Montag, 15. Juni 2009
CVP-Sitz ist schon fast im Trockenen
Ein Stadtratssitz ist noch frei. Stefan Roth (CVP) aus Littau hat die besten Karten. SVP-Herausforderer René Kuhn landete gestern auf dem letzten Platz.
Von Ruth Schneider
Erst am Mittwochabend entscheidet die CVP-Mitgliederversammlung, wen sie in den zweiten Wahlgang für den einzigen noch freien Stadtratssitz schickt. Doch zweifelte gestern niemand daran, dass es der Favorit sein wird: Der Littauer Gemeindeammann Stefan Roth hat die Wahl nur um 96 Stimmen unter dem absoluten Mehr verpasst (siehe Tabelle). Roth ist zufrieden: «Mein Ziel war stets eine gute Ausgangslage für den zweiten Wahlgang. Das ist klar gelungen.» Als Nichtluzerner und bei insgesamt neun Kandidaten habe er nicht mit einer Wahl auf Anhieb rechnen können. Für CVP-Präsident Ludwig Deicher persönlich ist es «keine Frage, wir kommen wieder mit Stefan Roth». Die CVP erhoffe sich Unterstützung von der FDP sowie von SP und Grünen, deren Stadträte ja bereits gewählt seien.
FDP klar für Roth
Um die Unterstützung durch die FDP muss sich Deicher keine Sorgen machen. «Das ist eine klare Sache», sagt FDP-Präsidentin Trudi Bissig. Denn die CVP habe schliesslich FDP-Stadtrat Kurt Bieder auch auf ihre Stadtratsliste genommen. Offiziell beschliessen muss das die FDP-Geschäftsleitung.
Trifft bis Donnerstag 12 Uhr bei der Stadtkanzlei nur ein einziger Wahlvorschlag ein, so gilt der betreffende Kandidat als gewählt. Gibt es mehr als einen Kandidaten, so findet die Wahl am 27. September statt.
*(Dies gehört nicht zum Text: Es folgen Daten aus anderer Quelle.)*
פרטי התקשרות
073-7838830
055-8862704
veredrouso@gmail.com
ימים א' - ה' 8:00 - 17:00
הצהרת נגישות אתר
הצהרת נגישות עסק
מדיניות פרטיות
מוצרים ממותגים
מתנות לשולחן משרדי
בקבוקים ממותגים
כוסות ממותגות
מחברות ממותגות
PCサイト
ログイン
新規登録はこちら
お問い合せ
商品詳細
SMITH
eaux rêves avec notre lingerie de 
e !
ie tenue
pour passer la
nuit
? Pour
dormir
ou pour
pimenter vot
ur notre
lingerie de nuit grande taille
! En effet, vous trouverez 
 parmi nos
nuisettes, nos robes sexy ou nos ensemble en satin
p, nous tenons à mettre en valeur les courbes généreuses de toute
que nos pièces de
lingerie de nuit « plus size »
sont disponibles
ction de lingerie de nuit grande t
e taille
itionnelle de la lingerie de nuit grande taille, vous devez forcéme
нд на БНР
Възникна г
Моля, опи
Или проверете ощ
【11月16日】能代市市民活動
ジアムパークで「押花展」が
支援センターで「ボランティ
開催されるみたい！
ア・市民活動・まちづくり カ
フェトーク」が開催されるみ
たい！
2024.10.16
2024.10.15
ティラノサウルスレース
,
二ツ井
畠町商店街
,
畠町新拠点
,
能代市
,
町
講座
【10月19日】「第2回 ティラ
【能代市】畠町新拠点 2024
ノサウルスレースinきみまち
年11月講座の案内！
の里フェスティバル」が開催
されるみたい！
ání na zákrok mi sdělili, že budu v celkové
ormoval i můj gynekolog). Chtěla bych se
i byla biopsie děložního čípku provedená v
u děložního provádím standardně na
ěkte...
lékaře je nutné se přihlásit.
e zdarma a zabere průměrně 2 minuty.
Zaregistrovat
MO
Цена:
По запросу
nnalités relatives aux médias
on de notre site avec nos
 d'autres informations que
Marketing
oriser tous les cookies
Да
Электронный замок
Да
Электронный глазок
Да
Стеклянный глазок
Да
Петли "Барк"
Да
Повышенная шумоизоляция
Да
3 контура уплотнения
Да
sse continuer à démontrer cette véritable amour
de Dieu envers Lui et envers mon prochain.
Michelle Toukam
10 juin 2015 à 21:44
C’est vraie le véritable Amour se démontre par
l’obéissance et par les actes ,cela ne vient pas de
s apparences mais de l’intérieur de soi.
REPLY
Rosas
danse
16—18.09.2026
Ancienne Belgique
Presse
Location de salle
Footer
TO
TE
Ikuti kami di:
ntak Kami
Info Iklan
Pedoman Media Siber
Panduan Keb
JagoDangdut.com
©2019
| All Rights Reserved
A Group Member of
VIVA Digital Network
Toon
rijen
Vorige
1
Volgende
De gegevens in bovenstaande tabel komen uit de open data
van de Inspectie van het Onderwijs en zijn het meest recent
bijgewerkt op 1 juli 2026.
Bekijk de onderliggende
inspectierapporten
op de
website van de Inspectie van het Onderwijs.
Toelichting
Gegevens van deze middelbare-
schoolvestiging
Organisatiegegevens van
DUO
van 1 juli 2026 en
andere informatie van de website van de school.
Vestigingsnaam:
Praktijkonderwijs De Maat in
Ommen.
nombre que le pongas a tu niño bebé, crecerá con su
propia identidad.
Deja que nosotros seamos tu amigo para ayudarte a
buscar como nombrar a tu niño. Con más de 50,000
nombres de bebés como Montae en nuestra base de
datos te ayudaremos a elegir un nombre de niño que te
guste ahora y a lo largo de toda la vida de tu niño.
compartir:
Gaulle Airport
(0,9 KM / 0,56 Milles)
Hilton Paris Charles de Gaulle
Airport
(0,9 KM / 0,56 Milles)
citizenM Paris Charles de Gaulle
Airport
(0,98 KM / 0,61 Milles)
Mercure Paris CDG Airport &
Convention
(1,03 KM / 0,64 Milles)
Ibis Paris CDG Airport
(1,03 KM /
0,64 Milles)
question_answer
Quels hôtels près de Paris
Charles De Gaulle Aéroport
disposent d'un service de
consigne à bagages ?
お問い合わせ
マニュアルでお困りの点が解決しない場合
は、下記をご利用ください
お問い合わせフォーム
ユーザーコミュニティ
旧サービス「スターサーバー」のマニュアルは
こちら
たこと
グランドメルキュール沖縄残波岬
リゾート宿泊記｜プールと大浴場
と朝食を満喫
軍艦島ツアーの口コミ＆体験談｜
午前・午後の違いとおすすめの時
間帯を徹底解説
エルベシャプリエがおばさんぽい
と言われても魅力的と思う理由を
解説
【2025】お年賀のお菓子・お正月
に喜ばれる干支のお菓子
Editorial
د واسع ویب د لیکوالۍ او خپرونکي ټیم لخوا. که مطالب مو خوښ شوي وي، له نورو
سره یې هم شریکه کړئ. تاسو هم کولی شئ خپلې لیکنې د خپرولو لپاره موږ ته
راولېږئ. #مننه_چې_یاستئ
Letzteres könnte eintreffen, obschon die vier weiteren Nichtgewählten klar hinter Stefan Roth zurückliegen. SVP-Präsident und Herausforderer René Kuhn räumt zwar ein: «Ja, dass ich das schlechteste Resultat gemacht habe, ist enttäuschend.» Er hätte sich Platz 7 vor den beiden linken Jung-Kandidaten gewünscht. Sein schlechtes Abschneiden habe zwei Gründe: erstens die tiefe Stimmbeteiligung und zweitens, «dass ich schliesslich allein auf unserer Liste stand». Wenn die Partei es wolle, trete er nochmals an.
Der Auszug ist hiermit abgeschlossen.